A much traveled sophist, orator, and philosopher and grandfather of the historian by the same name. He reflected on the training needed for the public speaker. He suggested that 1) there is no need for toil or exacting labor; one should read the orators, poets, historians, and philosophers; and 2) sometimes, as for his wealthy friend, it is best to dictate to a secretary one’s speech rather than write it out in the speaker’s own hand. One should not, however (in contradistinction to Quintilian’s advice) do this with school declamations. As an itinerant philosopher-teacher he lacked originality, but did take philosophy seriously enough for it to shape his life.


Aelius Aristides

His style in speaking was strongly influenced by Demosthenes, Isocrates, and others. As a speaker, he valued content and ideas more than most of his contemporaries; he despised silliness and striving after effect, yet his orations indicate that he liked to hear himself talk. Perhaps his unpopularity as a teacher is partially explained by his impatience with unappreciative audiences.
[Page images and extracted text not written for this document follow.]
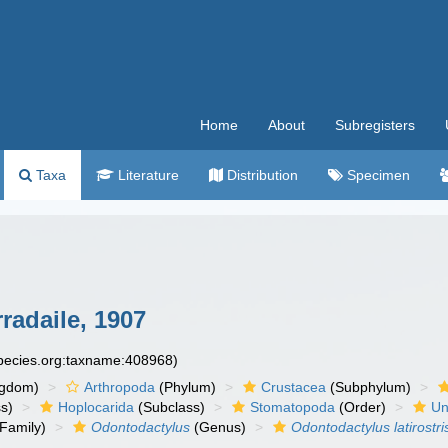
Home
About
Subregisters
Taxa
Literature
Distribution
Specimen
radaile, 1907
species.org:taxname:408968)
ngdom)
Arthropoda
(Phylum)
Crustacea
(Subphylum)
s)
Hoplocarida
(Subclass)
Stomatopoda
(Order)
Un
Family)
Odontodactylus
(Genus)
Odontodactylus latirostri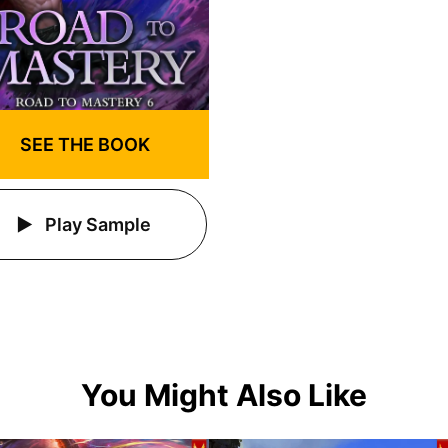
SEE THE BOOK
Play Sample
You Might Also Like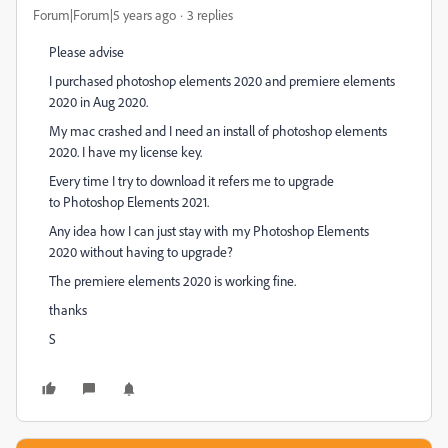
Forum|Forum|5 years ago
3 replies
Please advise
I purchased photoshop elements 2020 and premiere elements
2020 in Aug 2020.
My mac crashed and I need an install of photoshop elements
2020. I have my license key.
Every time I try to download it refers me to upgrade
to
Photoshop Elements
2021.
Any idea how I can just stay with my
Photoshop Elements
2020 without having to upgrade?
The premiere elements 2020 is working fine.
thanks
S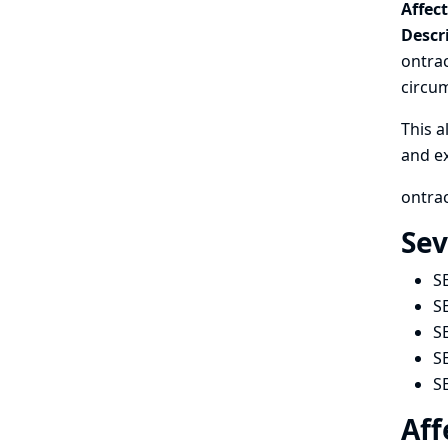
Affec
Descr
ontrac
circum
This a
and ex
ontrac
Sev
S
S
S
S
S
Aff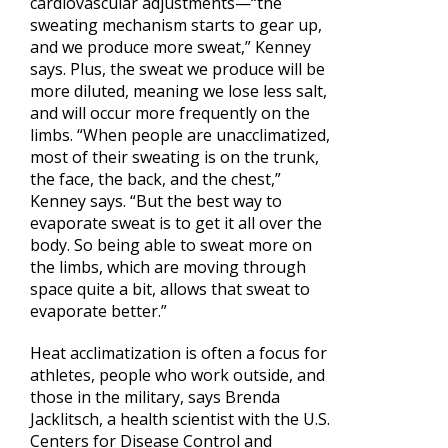
cardiovascular adjustments—“the
sweating mechanism starts to gear up,
and we produce more sweat,” Kenney
says. Plus, the sweat we produce will be
more diluted, meaning we lose less salt,
and will occur more frequently on the
limbs. “When people are unacclimatized,
most of their sweating is on the trunk,
the face, the back, and the chest,”
Kenney says. “But the best way to
evaporate sweat is to get it all over the
body. So being able to sweat more on
the limbs, which are moving through
space quite a bit, allows that sweat to
evaporate better.”
Heat acclimatization is often a focus for
athletes, people who work outside, and
those in the military, says Brenda
Jacklitsch, a health scientist with the U.S.
Centers for Disease Control and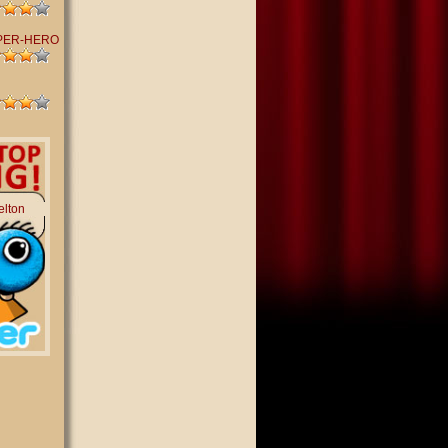
PER-HERO
elton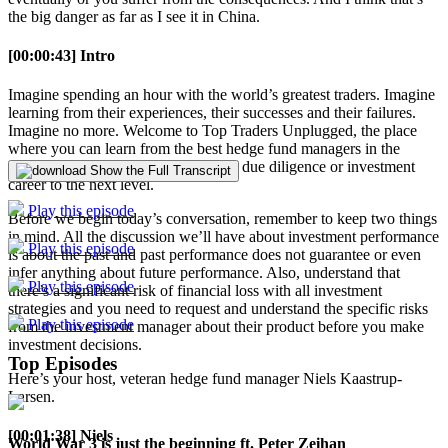
the big danger as far as I see it in China.
[00:00:43] Intro
Imagine spending an hour with the world’s greatest traders. Imagine
learning from their experiences, their successes and their failures.
Imagine no more. Welcome to Top Traders Unplugged, the place
where you can learn from the best hedge fund managers in the
world so you can take your manager due diligence or investment
Show the Full Transcript
career to the next level.
Play this episode
Before we begin today’s conversation, remember to keep two things
in mind. All the discussion we’ll have about investment performance
Play this episode
is about the past and past performance does not guarantee or even
infer anything about future performance. Also, understand that
Play this episode
there’s a significant risk of financial loss with all investment
strategies and you need to request and understand the specific risks
Play this episode
from the investment manager about their product before you make
investment decisions.
Top Episodes
Here’s your host, veteran hedge fund manager Niels Kaastrup-
Larsen.
[00:01:38] Niels
World War 3 is just the beginning ft. Peter Zeihan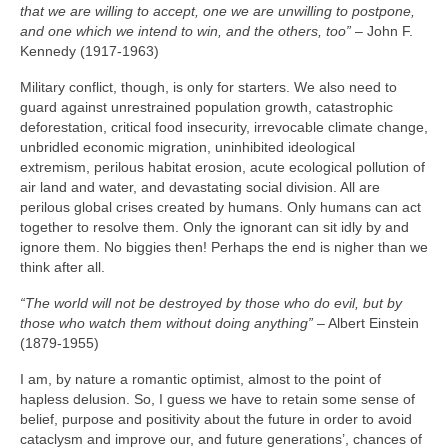
that we are willing to accept, one we are unwilling to postpone,
and one which we intend to win, and the others, too”
– John F.
Kennedy (1917‑1963)
Military conflict, though, is only for starters. We also need to
guard against unrestrained population growth, catastrophic
deforestation, critical food insecurity, irrevocable climate change,
unbridled economic migration, uninhibited ideological
extremism, perilous habitat erosion, acute ecological pollution of
air land and water, and devastating social division. All are
perilous global crises created by humans. Only humans can act
together to resolve them. Only the ignorant can sit idly by and
ignore them. No biggies then! Perhaps the end is nigher than we
think after all.
“The world will not be destroyed by those who do evil, but by
those who watch them without doing anything”
– Albert Einstein
(1879‑1955)
I am, by nature a romantic optimist, almost to the point of
hapless delusion. So, I guess we have to retain some sense of
belief, purpose and positivity about the future in order to avoid
cataclysm and improve our, and future generations’, chances of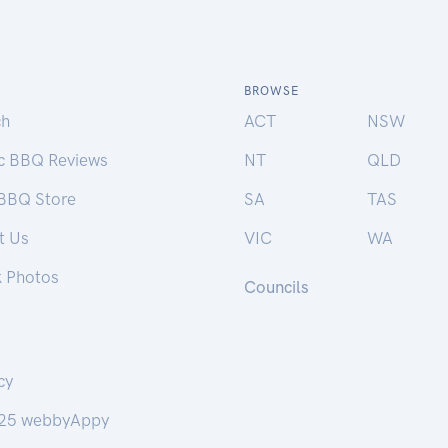
BROWSE
ch
ACT
NSW
ic BBQ Reviews
NT
QLD
 BBQ Store
SA
TAS
t Us
VIC
WA
k Photos
Councils
cy
25 webbyAppy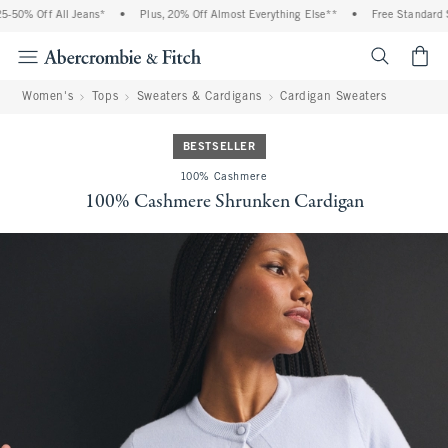
50% Off All Jeans*
•
Plus, 20% Off Almost Everything Else**
•
Free Standard Sh
<span cl
Women's
Tops
Sweaters & Cardigans
Cardigan Sweaters
BESTSELLER
100% Cashmere
100% Cashmere Shrunken Cardigan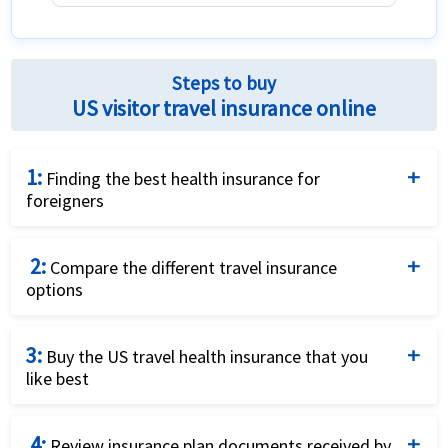
The network of hospitals and providers
The customer service and claim process
Steps to buy
US visitor travel insurance online
1:
Finding the best health insurance for
foreigners
Complete the travel insurance quote request form
2:
by providing details of the traveller and insurance
Compare the different travel insurance
options
requirements.
Compare the price and the benefits of the different
3:
travel insurance options to identify what fits your
Buy the US travel health insurance that you
like best
needs best.
Purchase the plan that fits your needs and budget
4:
best by using a credit card and completing the online
Review insurance plan documents received by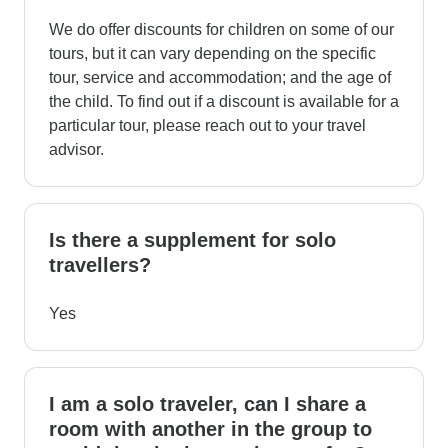
We do offer discounts for children on some of our
tours, but it can vary depending on the specific
tour, service and accommodation; and the age of
the child. To find out if a discount is available for a
particular tour, please reach out to your travel
advisor.
Is there a supplement for solo
travellers?
Yes
I am a solo traveler, can I share a
room with another in the group to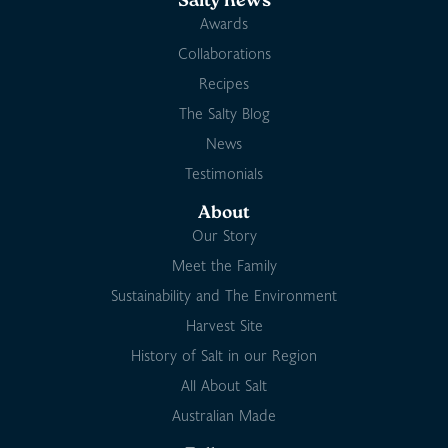
Salty news
Awards
Collaborations
Recipes
The Salty Blog
News
Testimonials
About
Our Story
Meet the Family
Sustainability and The Environment
Harvest Site
History of Salt in our Region
All About Salt
Australian Made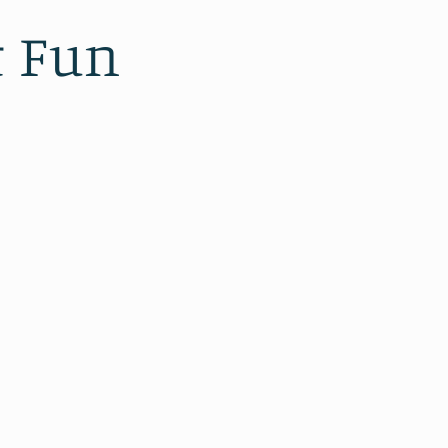
t Fun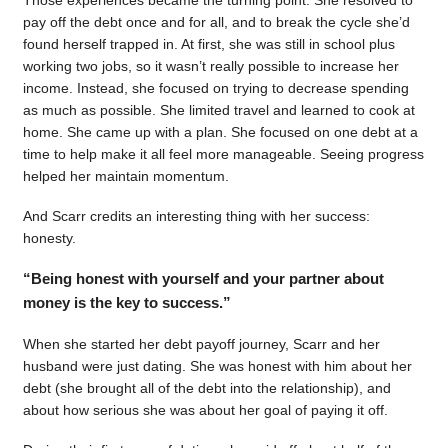
pay off the debt once and for all, and to break the cycle she’d
found herself trapped in. At first, she was still in school plus
working two jobs, so it wasn’t really possible to increase her
income. Instead, she focused on trying to decrease spending
as much as possible. She limited travel and learned to cook at
home. She came up with a plan. She focused on one debt at a
time to help make it all feel more manageable. Seeing progress
helped her maintain momentum.
And Scarr credits an interesting thing with her success:
honesty.
“Being honest with yourself and your partner about
money is the key to success.”
When she started her debt payoff journey, Scarr and her
husband were just dating. She was honest with him about her
debt (she brought all of the debt into the relationship), and
about how serious she was about her goal of paying it off.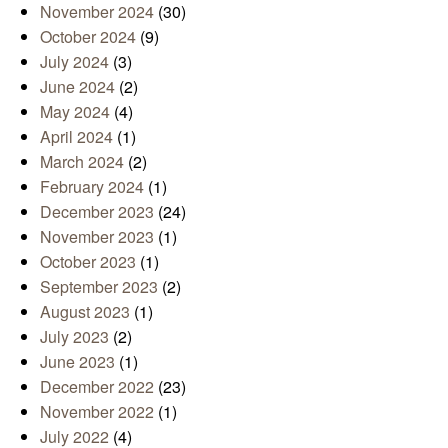
November 2024
(30)
October 2024
(9)
July 2024
(3)
June 2024
(2)
May 2024
(4)
April 2024
(1)
March 2024
(2)
February 2024
(1)
December 2023
(24)
November 2023
(1)
October 2023
(1)
September 2023
(2)
August 2023
(1)
July 2023
(2)
June 2023
(1)
December 2022
(23)
November 2022
(1)
July 2022
(4)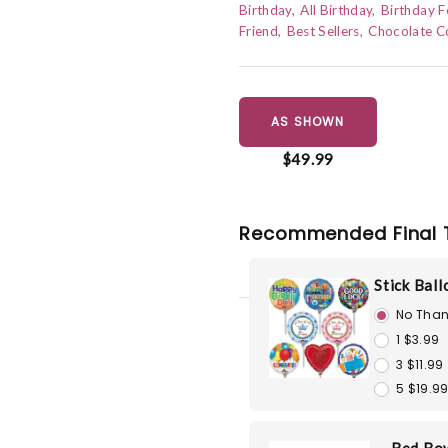
Birthday
All Birthday
Birthday F
Friend
Best Sellers
Chocolate C
AS SHOWN
$49.99
Recommended Final 
Stick Bal
No Than
1 $3.99
3 $11.99
5 $19.9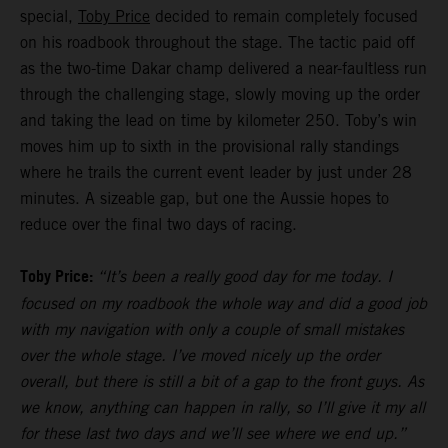
special,
Toby Price
decided to remain completely focused
on his roadbook throughout the stage. The tactic paid off
as the two-time Dakar champ delivered a near-faultless run
through the challenging stage, slowly moving up the order
and taking the lead on time by kilometer 250. Toby’s win
moves him up to sixth in the provisional rally standings
where he trails the current event leader by just under 28
minutes. A sizeable gap, but one the Aussie hopes to
reduce over the final two days of racing.
Toby Price:
“It’s been a really good day for me today. I
focused on my roadbook the whole way and did a good job
with my navigation with only a couple of small mistakes
over the whole stage. I’ve moved nicely up the order
overall, but there is still a bit of a gap to the front guys. As
we know, anything can happen in rally, so I’ll give it my all
for these last two days and we’ll see where we end up.”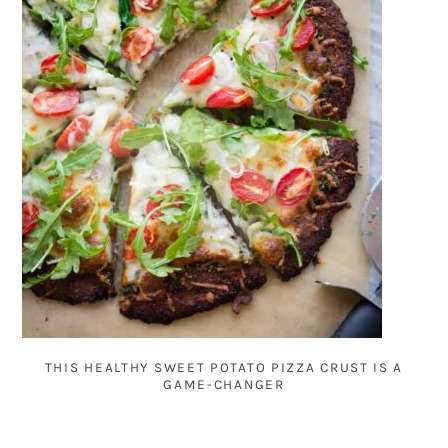
THIS HEALTHY SWEET POTATO PIZZA CRUST IS A
GAME-CHANGER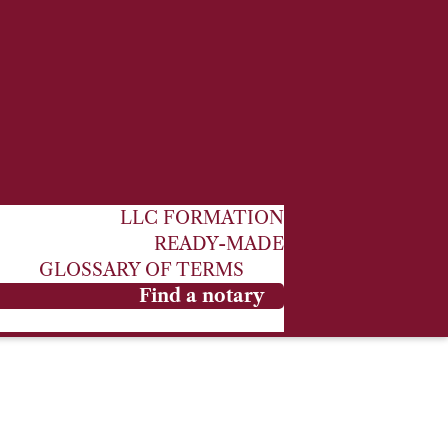
LLC FORMATION
READY-MADE
GLOSSARY OF TERMS
Find a notary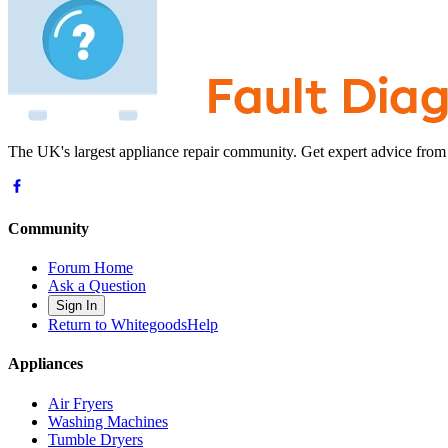
The UK's largest appliance repair community. Get expert advice from
Community
Forum Home
Ask a Question
Sign In
Return to WhitegoodsHelp
Appliances
Air Fryers
Washing Machines
Tumble Dryers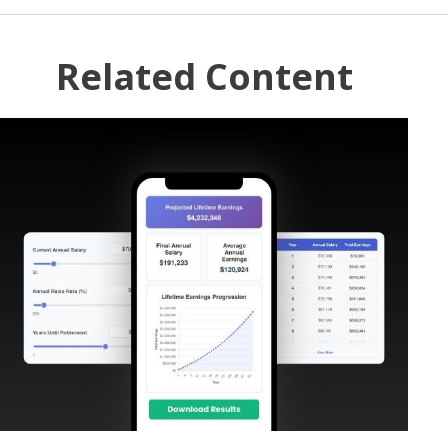
Related Content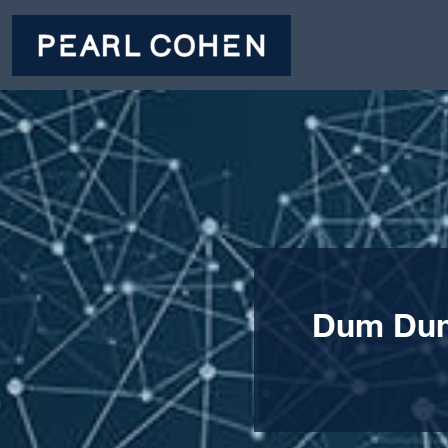
Dum Dum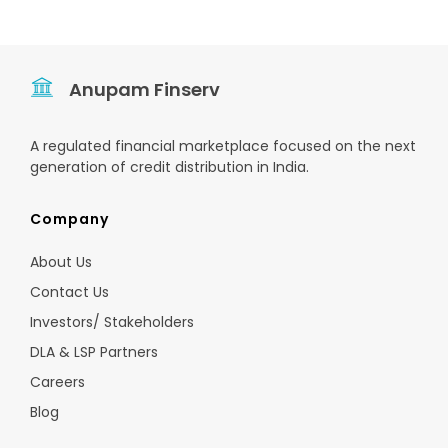
Anupam Finserv
A regulated financial marketplace focused on the next
generation of credit distribution in India.
Company
About Us
Contact Us
Investors/ Stakeholders
DLA & LSP Partners
Careers
Blog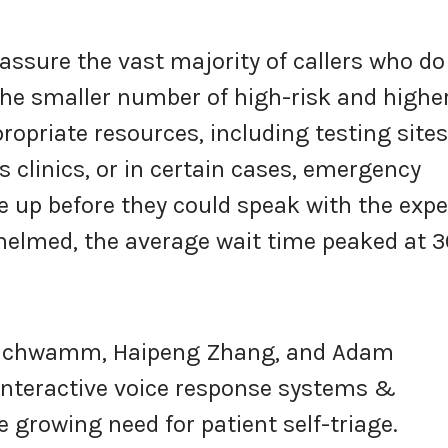
eassure the vast majority of callers who do
 the smaller number of high-risk and highe
ropriate resources, including testing sites
s clinics, or in certain cases, emergency
 up before they could speak with the expe
helmed, the average wait time peaked at 3
e Schwamm, Haipeng Zhang, and Adam
interactive voice response systems &
 growing need for patient self-triage.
In the 4th century, Libanius was his imitator. Several of his works survive including a treatise on political speaking and another on unaffected speaking. The first discusses such matters as dignity, diction, trustworthiness, vehemence, emphasis, shrewdness, diligence, pleasantness, and clearness and perspicuity. The second deals with dignity, diction, pleasantness, beauty, trustworthiness, arrangement, power, and interpretation. Four speeches serve as convenient means of praising rhetoric, with the first two seeking to answer Plato’s attack on rhetoric in the Gorgias.



Much of Libanius’s work remains; these works provide a considerable insight into the rhetorical training of the times. Libanius admired Aristides, the imitator of Demosthenes, and therefore his style was somewhat more Attic that that of his contemporaries. Through the years he trained above two hundred known students.